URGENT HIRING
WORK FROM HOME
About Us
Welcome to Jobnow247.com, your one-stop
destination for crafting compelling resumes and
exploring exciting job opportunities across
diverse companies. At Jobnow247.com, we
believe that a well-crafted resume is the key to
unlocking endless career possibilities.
• • • • • • •
:: INSTRUCTIONS TO FOLLOW ::
Transcribe each line of the listing exactly.

:: EXPECTED ANSWER ::
URGENT HIRING
WORK FROM HOME
About Us
Welcome to Jobnow247.com, your one-stop
destination for crafting compelling resumes and
exploring exciting job opportunities across
diverse companies. At Jobnow247.com, we
believe that a well-crafted resume is the key to
unlocking endless career possibilities.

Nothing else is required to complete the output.